На костылях и поддерживающих аппаратах я мог преодолевать расстояния около километра. Руки мои после этого, конечно, отваливались. Если я падал, то мог самостоятельно подняться. Я сгибал поддерживающие аппараты, с помощью рук выпрямлялся, брал в руки костыли и начинал раскачиваться. Благодаря толчковым движениям ноги сжимала судорога, образовывался, так называемый, спазм, и верхнюю часть туловища, как в лифте подбрасывало вверх. Мне оставалось только закрепить шины и оправиться пить кофе.
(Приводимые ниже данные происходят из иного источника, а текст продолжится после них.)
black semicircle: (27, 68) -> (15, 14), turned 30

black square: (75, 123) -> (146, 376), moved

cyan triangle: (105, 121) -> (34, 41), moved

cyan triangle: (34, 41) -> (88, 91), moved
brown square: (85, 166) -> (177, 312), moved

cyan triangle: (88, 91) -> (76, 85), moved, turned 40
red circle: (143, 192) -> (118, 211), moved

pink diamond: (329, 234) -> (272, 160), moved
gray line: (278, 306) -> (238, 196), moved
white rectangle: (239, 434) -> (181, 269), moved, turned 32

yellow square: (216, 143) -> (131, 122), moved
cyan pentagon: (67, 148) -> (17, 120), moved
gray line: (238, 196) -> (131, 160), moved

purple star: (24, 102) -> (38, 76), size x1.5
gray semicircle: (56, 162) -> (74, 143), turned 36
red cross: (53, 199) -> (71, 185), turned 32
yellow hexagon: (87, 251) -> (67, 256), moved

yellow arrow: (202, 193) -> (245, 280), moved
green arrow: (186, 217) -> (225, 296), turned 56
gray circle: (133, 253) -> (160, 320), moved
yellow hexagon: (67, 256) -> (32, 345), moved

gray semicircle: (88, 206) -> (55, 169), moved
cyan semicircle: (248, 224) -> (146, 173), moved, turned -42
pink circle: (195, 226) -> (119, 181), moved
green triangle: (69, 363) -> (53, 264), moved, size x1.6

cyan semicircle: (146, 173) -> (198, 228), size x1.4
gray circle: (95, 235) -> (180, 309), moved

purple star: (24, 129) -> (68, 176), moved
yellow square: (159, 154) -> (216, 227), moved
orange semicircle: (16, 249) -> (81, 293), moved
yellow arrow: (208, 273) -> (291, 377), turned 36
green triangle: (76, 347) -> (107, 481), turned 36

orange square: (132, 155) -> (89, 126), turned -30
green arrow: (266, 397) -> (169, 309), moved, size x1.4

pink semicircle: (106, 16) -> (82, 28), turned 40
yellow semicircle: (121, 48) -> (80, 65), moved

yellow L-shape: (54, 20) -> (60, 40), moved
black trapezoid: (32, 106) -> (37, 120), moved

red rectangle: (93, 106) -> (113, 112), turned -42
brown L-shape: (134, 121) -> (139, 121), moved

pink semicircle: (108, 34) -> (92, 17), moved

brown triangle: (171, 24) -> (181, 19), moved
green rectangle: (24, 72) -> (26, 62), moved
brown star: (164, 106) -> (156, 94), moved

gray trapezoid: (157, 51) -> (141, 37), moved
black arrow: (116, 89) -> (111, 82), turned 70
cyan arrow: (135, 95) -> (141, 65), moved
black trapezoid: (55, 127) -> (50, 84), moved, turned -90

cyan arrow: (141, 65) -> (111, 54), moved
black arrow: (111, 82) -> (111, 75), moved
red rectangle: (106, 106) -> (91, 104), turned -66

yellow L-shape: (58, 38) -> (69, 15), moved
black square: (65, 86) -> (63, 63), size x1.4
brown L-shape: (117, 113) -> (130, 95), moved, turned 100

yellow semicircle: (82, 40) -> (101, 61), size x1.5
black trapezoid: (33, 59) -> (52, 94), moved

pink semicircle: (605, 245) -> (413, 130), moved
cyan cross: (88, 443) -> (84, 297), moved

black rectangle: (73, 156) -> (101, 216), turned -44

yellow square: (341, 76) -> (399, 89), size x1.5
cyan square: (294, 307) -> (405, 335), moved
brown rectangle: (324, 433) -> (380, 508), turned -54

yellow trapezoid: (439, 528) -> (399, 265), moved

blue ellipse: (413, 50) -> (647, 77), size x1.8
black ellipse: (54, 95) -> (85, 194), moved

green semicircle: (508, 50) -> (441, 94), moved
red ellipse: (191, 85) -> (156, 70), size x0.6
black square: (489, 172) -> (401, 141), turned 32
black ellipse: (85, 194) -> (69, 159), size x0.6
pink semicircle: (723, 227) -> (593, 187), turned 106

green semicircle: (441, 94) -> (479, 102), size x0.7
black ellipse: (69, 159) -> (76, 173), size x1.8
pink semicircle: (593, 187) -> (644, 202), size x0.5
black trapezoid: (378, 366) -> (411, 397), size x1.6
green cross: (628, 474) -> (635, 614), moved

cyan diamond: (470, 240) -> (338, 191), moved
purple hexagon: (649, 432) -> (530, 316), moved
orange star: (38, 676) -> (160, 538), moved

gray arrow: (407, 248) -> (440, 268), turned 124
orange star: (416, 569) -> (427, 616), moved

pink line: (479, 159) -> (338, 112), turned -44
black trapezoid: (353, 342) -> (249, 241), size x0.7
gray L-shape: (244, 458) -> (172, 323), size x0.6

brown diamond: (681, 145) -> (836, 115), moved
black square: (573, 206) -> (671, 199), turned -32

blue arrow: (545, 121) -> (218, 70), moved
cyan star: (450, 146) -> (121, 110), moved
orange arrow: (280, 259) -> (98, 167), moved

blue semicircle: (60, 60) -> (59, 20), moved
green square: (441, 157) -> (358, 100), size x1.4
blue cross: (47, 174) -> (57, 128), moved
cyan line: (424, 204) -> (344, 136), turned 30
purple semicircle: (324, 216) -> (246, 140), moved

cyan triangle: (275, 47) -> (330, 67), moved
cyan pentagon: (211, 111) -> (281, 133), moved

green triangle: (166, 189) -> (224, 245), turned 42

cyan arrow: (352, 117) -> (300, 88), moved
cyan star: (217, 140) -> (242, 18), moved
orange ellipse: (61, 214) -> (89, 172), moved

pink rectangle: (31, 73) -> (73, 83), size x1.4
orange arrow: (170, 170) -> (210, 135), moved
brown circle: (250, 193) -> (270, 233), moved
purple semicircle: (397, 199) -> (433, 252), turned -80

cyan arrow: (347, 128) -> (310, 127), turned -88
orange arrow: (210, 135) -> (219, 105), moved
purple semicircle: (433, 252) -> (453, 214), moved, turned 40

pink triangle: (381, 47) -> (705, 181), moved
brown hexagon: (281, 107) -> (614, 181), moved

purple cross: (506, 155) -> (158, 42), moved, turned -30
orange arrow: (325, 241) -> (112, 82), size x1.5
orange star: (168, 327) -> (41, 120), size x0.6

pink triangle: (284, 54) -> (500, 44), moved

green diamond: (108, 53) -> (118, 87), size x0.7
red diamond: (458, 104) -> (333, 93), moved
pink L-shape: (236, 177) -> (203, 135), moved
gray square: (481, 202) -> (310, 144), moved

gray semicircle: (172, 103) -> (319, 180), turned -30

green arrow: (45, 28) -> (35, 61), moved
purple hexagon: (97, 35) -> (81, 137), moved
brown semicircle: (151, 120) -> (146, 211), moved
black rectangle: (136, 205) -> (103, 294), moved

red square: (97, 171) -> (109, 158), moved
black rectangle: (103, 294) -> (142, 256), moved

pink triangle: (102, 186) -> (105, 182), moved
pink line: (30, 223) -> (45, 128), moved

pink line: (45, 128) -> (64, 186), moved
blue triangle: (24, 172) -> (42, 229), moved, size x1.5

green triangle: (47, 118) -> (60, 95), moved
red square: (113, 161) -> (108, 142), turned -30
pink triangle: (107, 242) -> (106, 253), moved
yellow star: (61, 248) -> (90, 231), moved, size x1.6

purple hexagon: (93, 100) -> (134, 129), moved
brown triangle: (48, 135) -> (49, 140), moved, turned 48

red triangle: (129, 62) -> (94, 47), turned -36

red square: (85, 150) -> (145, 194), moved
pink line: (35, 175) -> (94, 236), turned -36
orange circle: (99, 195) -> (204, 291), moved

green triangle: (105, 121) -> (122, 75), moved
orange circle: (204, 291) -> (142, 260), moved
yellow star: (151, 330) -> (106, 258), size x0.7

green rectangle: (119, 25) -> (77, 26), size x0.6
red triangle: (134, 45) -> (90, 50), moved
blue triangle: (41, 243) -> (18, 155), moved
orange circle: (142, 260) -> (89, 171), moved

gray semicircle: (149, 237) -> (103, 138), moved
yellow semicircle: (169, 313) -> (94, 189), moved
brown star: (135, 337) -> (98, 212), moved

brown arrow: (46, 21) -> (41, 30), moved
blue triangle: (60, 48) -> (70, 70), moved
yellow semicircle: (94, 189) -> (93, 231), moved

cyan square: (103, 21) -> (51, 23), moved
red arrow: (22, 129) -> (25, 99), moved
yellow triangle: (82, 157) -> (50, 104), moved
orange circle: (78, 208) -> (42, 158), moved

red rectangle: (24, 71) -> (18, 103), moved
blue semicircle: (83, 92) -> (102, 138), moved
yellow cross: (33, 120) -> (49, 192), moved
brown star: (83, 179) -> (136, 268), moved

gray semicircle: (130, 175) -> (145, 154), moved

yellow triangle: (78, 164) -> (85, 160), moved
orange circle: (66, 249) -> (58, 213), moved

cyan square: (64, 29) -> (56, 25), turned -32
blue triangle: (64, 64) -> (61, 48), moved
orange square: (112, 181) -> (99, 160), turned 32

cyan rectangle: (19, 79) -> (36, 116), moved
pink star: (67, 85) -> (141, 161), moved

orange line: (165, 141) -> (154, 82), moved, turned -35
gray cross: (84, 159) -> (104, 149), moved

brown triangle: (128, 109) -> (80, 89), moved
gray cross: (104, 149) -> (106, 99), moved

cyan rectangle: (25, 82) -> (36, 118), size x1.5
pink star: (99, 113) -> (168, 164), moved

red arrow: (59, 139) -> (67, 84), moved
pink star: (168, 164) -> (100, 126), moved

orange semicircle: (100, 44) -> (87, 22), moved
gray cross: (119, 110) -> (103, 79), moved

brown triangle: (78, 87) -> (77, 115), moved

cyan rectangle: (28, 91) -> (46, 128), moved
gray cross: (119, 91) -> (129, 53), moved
В моем дневнике было две пронзительные записи. Первая касалась моего пребывания в больнице, где мне вырезали ячмень. Никогда не забуду детское отделение, наполненное плачем детей, которых никто не успокаивал. Спать там я не мог. Вторая запись касалась происшествия с моей, в то время трехлетней, сестрой Клавдией. Клавдия родилась в 1976 г, когда я находился в Тобельбаде. Однажды я остался с ней дома один. Сестра была на втором этаже, а я стоял около лестницы на первом. Увидев меня, она засмеялась и просунула голову между перекладинами перил, но вдруг начала жалобно кричать, потому что не могла вытащить голову обратно. У нее начиналась паника, у меня тоже, ведь мне совсем непросто было подняться и освободить ее. При виде моей плачущей сестры и ее темно-красного лица меня обуял страх. Я испугался за ее жизнь. Мобильных телефонов в то время не было, и вызвать маму я не мог. На костылях я доскакал до стационарного телефона. Подключение у нас было квартальное, и телефон часто бывал занят. Но в этот раз повезло, линия была свободна. Наша соседка, слава Богу, оказалась дома и сразу же прибежала. Она приподняла сестру чуть выше, где расстояние между перекладинами было шире, и без труда вынула застрявшую голову.
В тот раз я впервые ощутил свое бессилие, причиной которого было мое физическое состояние. Как бы я ни хотел помочь Клавдии, но приподнять ее я никак бы не смог. Мне стало ясно, что дефицит физических возможностей я смогу возместить только интеллектуальными.